[DATA RECORDS]

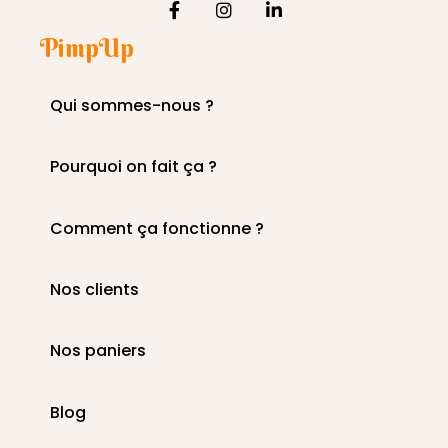
PimpUp
Qui sommes-nous ?
Pourquoi on fait ça ?
Comment ça fonctionne ?
Nos clients
Nos paniers
Blog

[/DATA RECORDS]

#### EXERCISE INSTRUCTIONS:
From the first record to the last, restate everything exactly but omit the pictures.

#### ANSWER TO THE EXERCISE:
PimpUp
Qui sommes-nous ?
Pourquoi on fait ça ?
Comment ça fonctionne ?
Nos clients
Nos paniers
Blog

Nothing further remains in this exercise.